Liberty for all as drivers speak their mind

Just one year ago in the Formula One pre-season Lewis Hamilton wistfully spoke about the fast-cornering, wide-tyre monsters of eras past and wished for their return. Amazingly, it happened.


No surprise then that given the opportunity to suggest more changes to the new owners of Formula One Hamilton, Fernando Alonso, Sebastian Vettel and Australia’s Daniel Ricciardo had no hesitation in providing a wish list.

Ricciardo certainly didn’t hesitate. “A race in Vegas. I’ve said mine,” he all but blurted like a man doubling down on a good hand.

Hamilton was also up to the theme, offering up his favourite playground. “Miami race,” he said then quickly adding a wish closer to his … heart. “More ladies in the paddock,” he said. “Yeah, more paddock access. There are too many dudes in the paddock. V12s.”

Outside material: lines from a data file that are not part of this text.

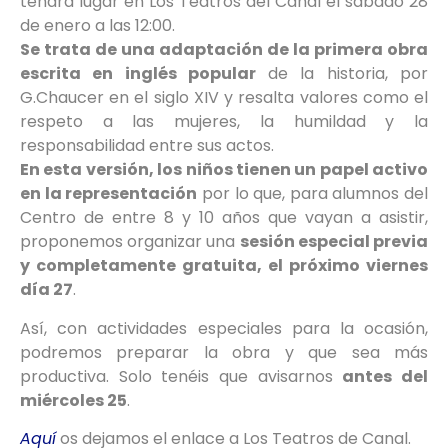
tendrá lugar en Los Teatros del Canal el sábado 28
de enero a las 12:00.
Se trata de una adaptación de la primera obra
escrita en inglés popular
de la historia, por
G.Chaucer en el siglo XIV y resalta valores como el
respeto a las mujeres, la humildad y la
responsabilidad entre sus actos.
En esta versión, los niños tienen un papel activo
en la representación
por lo que, para alumnos del
Centro de entre 8 y 10 años que vayan a asistir,
proponemos organizar una
sesión especial previa
y completamente gratuita, el próximo viernes
día 27
.
Así, con actividades especiales para la ocasión,
podremos preparar la obra y que sea más
productiva. Solo tenéis que avisarnos
antes del
miércoles 25
.
Aquí
os dejamos el enlace a Los Teatros de Canal.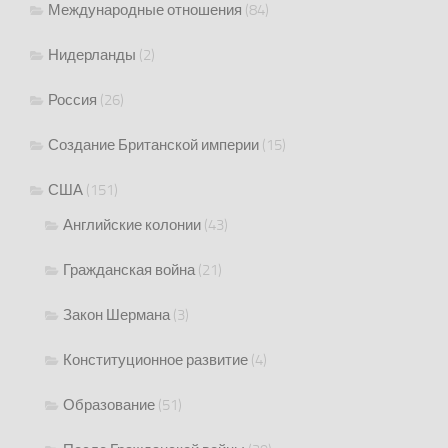
Международные отношения
(84)
Нидерланды
(2)
Россия
(26)
Создание Британской империи
(15)
США
(151)
Английские колонии
(43)
Гражданская война
(21)
Закон Шермана
(3)
Конституционное развитие
(4)
Образование
(51)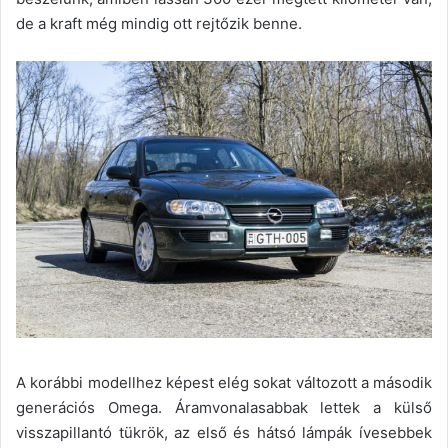
de a kraft még mindig ott rejtőzik benne.
A korábbi modellhez képest elég sokat változott a második
generációs Omega. Áramvonalasabbak lettek a külső
visszapillantó tükrök, az első és hátsó lámpák ívesebbek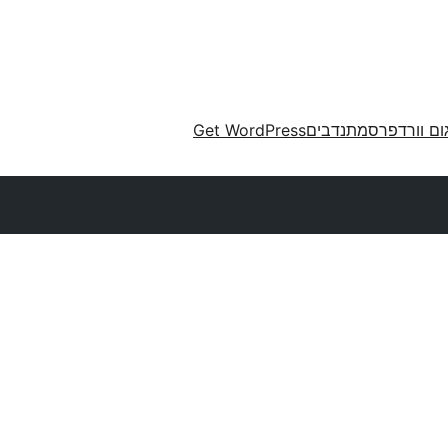
ום וורדפרס
מתנדבים
Get WordPress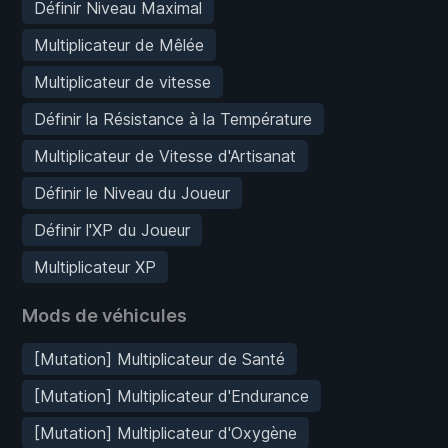
Définir Niveau Maximal
Multiplicateur de Mêlée
Multiplicateur de vitesse
Définir la Résistance à la Température
Multiplicateur de Vitesse d'Artisanat
Définir le Niveau du Joueur
Définir l'XP du Joueur
Multiplicateur XP
Mods de véhicules
[Mutation] Multiplicateur de Santé
[Mutation] Multiplicateur d'Endurance
[Mutation] Multiplicateur d'Oxygène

In a week where Formula One’s continued use of so-called “grid girls” created a minor controversy in Melbourne, Ricciardo looked to the distance and kept quiet on that one, although he can rarely contain a smile.

Alonso, facing another year battling midfield in his unreliable McLaren, had a different vroom in mind. He wasn’t letting the engine theme go by given his travails with his Honda power plant in pre-season testing.

“Yeah I agree with everything,” the Spaniard said. “Equal engines for everyone.”

“I don’t agree with that one,” Hamilton countered, knowing full well his Mercedes likely has the measure of everyone.

Ricciardo: “But not electric.”

Hamilton: “And not Honda.”

It was a sledge out of nowhere and prompted amused gasps from the hardened media throng.

Alonso managed a “thank you” while Ricciardo – likely still pondering the grid girls or the consternation in the McLaren garage – leaned towards Hamilton and whispered, “headlines”.

As the first joint driver media conference of the new season it seemed to hit the No.1 goal of the sport’s new American owners. Entertainment matters. It certainly served as a reminder how much fun Formula One can be before the racing gets serious.

The drivers are stars and the sport is at its best when it lets their personalities and rivalries shine.

These men, now thickset with even stronger neck muscles thanks to the faster racing to come, are why Liberty Media has paid billions for the biggest travelling roadshow in the world. Letting them off the leash to race and contest has to be the best way to recoup the investment.

Still, there may be some way to go in keeping the star attractions in the loop. With faster and more closely fought racing the goal in 2017, race director Charlie Whiting had earlier briefed the media about removing the so-called “Verstappen rule” that penalised drivers who defended their position under braking. That gem hadn’t quite made it to the men in the cockpit.

“You know everything before us,” Ricciardo said.

“The good part of it is that it means less decisions to be made on track in a way. If they leave it up to us I guess the positive is that we can sort it out on track,” he said, although sitting beside him was Ferrari’s Vettel, who lost a podium spot last year under the ruling.

“Hopefully we can get redemption if something hasn’t gone our way. But yeah we’ll see, I like being able to race.”

Given Ricciardo had benefited from his teammate Max Verstappen and then Vettel being penalised in the Mexican Grand Prix, the Australian acknowledged his good fortune with a joke.

“I guess he wants his trophy back from Mexico. It was a pretty small one actually.”

Faced with a deadpan German, Ricciardo offered: “I’ll shut up.”

No need, Daniel. If we’re in a new era of entertainment there should be Liberty for all – even for drivers.